What you should do ->
Retype, exactly as they appear below, the lines between the line holding "cùng với việc" and the line holding "ü Thiết kế đơn giản và mạnh mẽ", both ends included.

[[ Records open ]]

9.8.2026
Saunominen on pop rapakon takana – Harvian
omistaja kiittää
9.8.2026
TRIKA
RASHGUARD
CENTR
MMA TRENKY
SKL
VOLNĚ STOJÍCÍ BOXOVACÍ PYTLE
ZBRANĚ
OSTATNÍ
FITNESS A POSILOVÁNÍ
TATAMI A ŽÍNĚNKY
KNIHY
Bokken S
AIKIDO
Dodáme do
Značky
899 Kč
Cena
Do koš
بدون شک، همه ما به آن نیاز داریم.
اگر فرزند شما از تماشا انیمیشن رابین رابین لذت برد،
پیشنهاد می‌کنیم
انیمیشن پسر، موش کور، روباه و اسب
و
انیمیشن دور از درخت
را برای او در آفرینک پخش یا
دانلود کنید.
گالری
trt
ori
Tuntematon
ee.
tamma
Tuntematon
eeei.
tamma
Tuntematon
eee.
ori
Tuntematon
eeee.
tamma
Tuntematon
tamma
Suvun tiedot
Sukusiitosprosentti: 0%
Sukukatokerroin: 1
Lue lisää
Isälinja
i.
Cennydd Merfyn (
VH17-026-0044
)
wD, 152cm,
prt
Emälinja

[[ Records closed ]]
[[ Records open ]]

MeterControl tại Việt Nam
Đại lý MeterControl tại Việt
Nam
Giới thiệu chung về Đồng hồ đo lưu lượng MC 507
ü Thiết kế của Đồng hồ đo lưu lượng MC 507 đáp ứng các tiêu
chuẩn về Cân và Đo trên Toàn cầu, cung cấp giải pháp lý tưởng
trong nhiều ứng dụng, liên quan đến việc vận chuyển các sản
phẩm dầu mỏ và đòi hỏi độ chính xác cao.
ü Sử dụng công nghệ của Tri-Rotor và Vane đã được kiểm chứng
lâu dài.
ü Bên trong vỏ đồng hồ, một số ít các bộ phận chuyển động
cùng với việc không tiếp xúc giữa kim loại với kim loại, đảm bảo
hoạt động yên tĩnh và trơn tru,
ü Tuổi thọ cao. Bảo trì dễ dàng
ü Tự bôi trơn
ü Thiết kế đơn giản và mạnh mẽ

[[ Records closed ]]
[[ Records open ]]

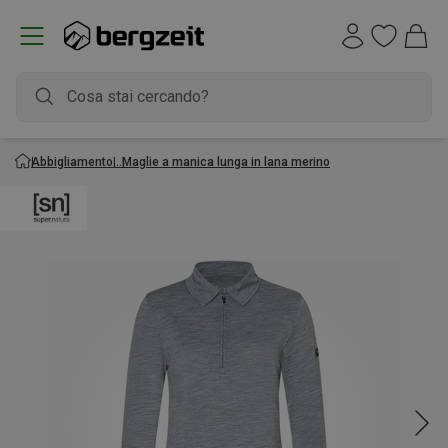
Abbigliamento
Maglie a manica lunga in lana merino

[[ Records closed ]]

Task output ->
cùng với việc không tiếp xúc giữa kim loại với kim loại, đảm bảo
hoạt động yên tĩnh và trơn tru,
ü Tuổi thọ cao. Bảo trì dễ dàng
ü Tự bôi trơn
ü Thiết kế đơn giản và mạnh mẽ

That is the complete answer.